The parameters that define contemporary art are much wider through his lens. He references two men in admiration of their intentionality and authenticity: Terry, a stranger who dances in public space with headphones on, and a man named Tom Bell, who built and occupies a hut for himself out of recycled materials near the riverfront. Poe is one of several artists who have documented Terry’s performances in the Cass Corridor. While many would be dissuaded by the notion of sharing a subject with other artists, Poe has instead gathered images by other observers to produce his own work — proof that he does not equate intellectual proprietorship with originality. This project also exemplifies his interest in “the trinity of arts creation,” in which artist is viewer, viewer is subject, and subject is artist. Similarly, 9/4/2014 Detroit MI (2014) is a photographic composite including pictures of the same rainbow taken by many people. He contacted strangers who had posted photos on social media, arranged for a group meeting, and followed up with a book documenting the project.

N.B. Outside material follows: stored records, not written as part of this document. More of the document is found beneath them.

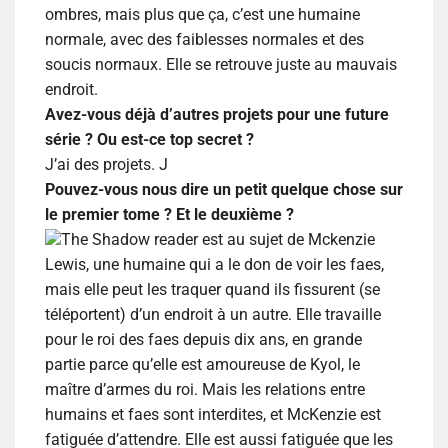
ombres, mais plus que ça, c’est une humaine
normale, avec des faiblesses normales et des
soucis normaux. Elle se retrouve juste au mauvais
endroit.
Avez-vous déjà d’autres projets pour une future
série ? Ou est-ce top secret ?
J’ai des projets.
J
Pouvez-vous nous dire un petit quelque chose sur
le premier tome ? Et le deuxième ?
The Shadow reader est au sujet de Mckenzie
Lewis, une humaine qui a le don de voir les faes,
mais elle peut les traquer quand ils fissurent (se
téléportent) d’un endroit à un autre. Elle travaille
pour le roi des faes depuis dix ans, en grande
partie parce qu’elle est amoureuse de Kyol, le
maître d’armes du roi. Mais les relations entre
humains et faes sont interdites, et McKenzie est
fatiguée d’attendre. Elle est aussi fatiguée que les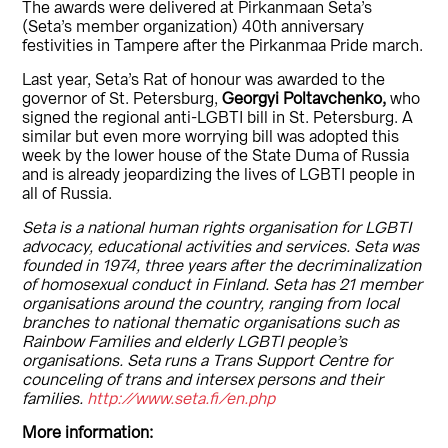
The awards were delivered at Pirkanmaan Seta’s
(Seta’s member organization) 40th anniversary
festivities in Tampere after the Pirkanmaa Pride march.
Last year, Seta’s Rat of honour was awarded to the
governor of St. Petersburg,
Georgyi Poltavchenko,
who
signed the regional anti-LGBTI bill in St. Petersburg. A
similar but even more worrying bill was adopted this
week by the lower house of the State Duma of Russia
and is already jeopardizing the lives of LGBTI people in
all of Russia.
Seta is a national human rights organisation for LGBTI
advocacy, educational activities and services. Seta was
founded in 1974, three years after the decriminalization
of homosexual conduct in Finland. Seta has 21 member
organisations around the country, ranging from local
branches to national thematic organisations such as
Rainbow Families and elderly LGBTI people’s
organisations. Seta runs a Trans Support Centre for
counceling of trans and intersex persons and their
families.
http://www.seta.fi/en.php
More information: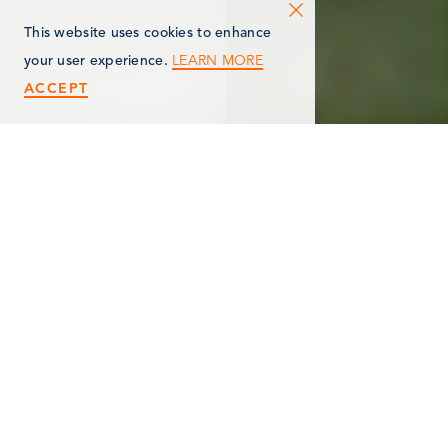
This website uses cookies to enhance
LEARN MORE
your user experience.
ACCEPT
< Back
NORFOLK
HOMES/NORFOLK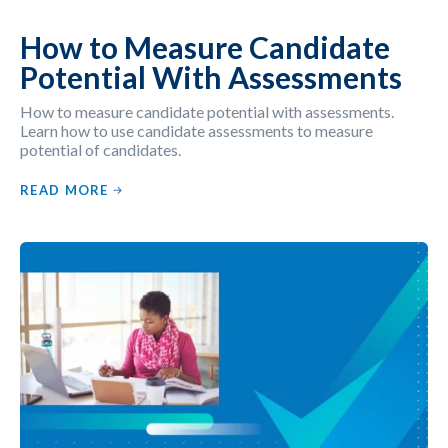
How to Measure Candidate
Potential With Assessments
How to measure candidate potential with assessments.
Learn how to use candidate assessments to measure
potential of candidates.
READ MORE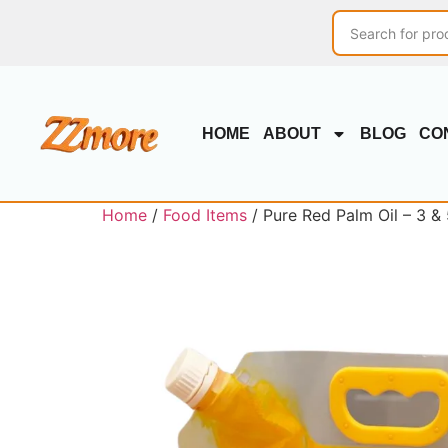
HOME
ABOUT
BLOG
CO
Home
/
Food Items
/ Pure Red Palm Oil – 3 &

Untitled (2013) unifies disparate realities in sculptural form. The floor piece is made of three common household materials: paint cans, duct tape and mirrors. Arranged within a matrix, the paint cans and their reflected images appear as a single continuous circuit that connects distinct yet interrelated perspectives.

His video Bullet (2014) experiments with the concept of dislocated reality. In front of a live audience at Cranbrook Art Museum, Poe reenacted the famous slow-moving bullet-dodging scene in the 1999 feature film, The Matrix — a scene that became so pervasive in action flicks that Warner Bros. trademarked the term “bullet time” in 2005 to describe the special effect. Poe’s two-minute video was a compilation of stills by audience members, who were sharing in the production of a confounding paradigm: a knock-off of an alternate reality that had become the new norm.